What can you do in the decade or so before you actually retire to get ready? If you own a home and you have a mortgage, start making extra monthly payments, so that your mortgage will be paid off when you stop receiving a paycheck.
If you have consumer debt (e.g. credit cards), work towards paying off them. These debts often carry very high interest rates. So, if you use credit cards, make sure that you pay off the balance every month. Don’t carry a revolving balance.
If you have an auto loan, try to pay off it before you retire. Over the past many years, the big automakers have enticed Americans with very low interest rates. But a vehicle purchase that is financed with a low interest loan probably could have been purchased for cash at a price significantly below the financed price. You should plan to pay cash when you purchase replacement vehicles in retirement.

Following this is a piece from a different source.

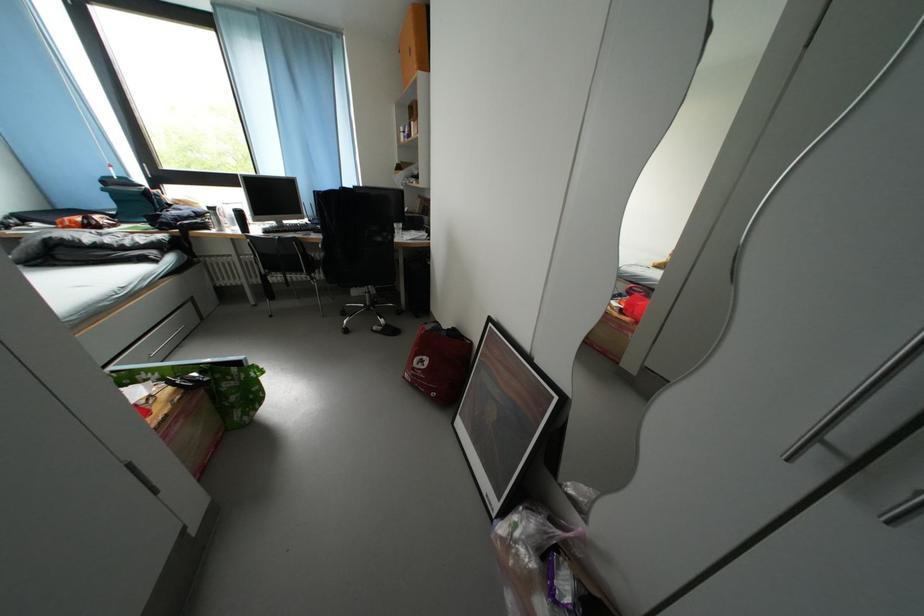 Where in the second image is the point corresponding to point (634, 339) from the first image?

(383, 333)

Sound financial planning for seniors who are approaching retirement includes paying off debts in advance. You will sleep better at night knowing that you don’t owe anyone money.
Estimate Your Spending
While there is no reliable simple estimate for how much people spend in retirement, if you are willing to put in a bit of effort, you can come up with reliable numbers.
First, determine all of the items for which you spend money. Let’s separate your spending into two broad categories. Your core or fixed living expenses are those that you expect to have the rest of your life. Examples include property taxes, groceries, and utilities.
Your discretionary or variable expenses are those that will change over time. Examples include travel/vacation, replacement vehicles, and home improvement projects. You won’t spend the same amount on these things and you won’t spend money on them every year. But these are often large expenses and you need to plan for them.
Financial planning for seniors involves projecting both fixed and variable spending.
Want to learn more about retirement planning? Contact our team at Springwater Wealth today to learn how we can help you develop a plan for your financial future.
Sources of Income
Now that you know what you will be spending in retirement, you should consider how you are going to pay for your expenses.
Unless you worked for one of the very large iconic American companies (e.g. Coca-Cola, 3M, or J&J) or the government, you will probably not enter retirement with a defined benefit pension plan. These plans pay a guaranteed income for life and they have proven so expensive to their sponsors that they have been largely abandoned.
Instead, you probably have a defined contribution retirement plan, such as a 401(k), 403(b) or a profit-sharing plan. These plans are funded with contributions from both employers and employees. When you retire, you will be able to roll this account into an IRA and take (taxable) distributions from it.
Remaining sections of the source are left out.